TRY IT: Each entry, as given, must be output unchanged.

AVAILABLE DATA:
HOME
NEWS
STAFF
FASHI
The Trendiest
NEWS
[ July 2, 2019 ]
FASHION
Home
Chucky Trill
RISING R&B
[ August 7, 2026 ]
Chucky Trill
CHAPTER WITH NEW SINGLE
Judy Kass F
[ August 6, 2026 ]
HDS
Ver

ANSWER TO THE PROBLEM:
HOME
NEWS
STAFF
FASHI
The Trendiest
NEWS
[ July 2, 2019 ]
FASHION
Home
Chucky Trill
RISING R&B
[ August 7, 2026 ]
Chucky Trill
CHAPTER WITH NEW SINGLE
Judy Kass F
[ August 6, 2026 ]
HDS
Ver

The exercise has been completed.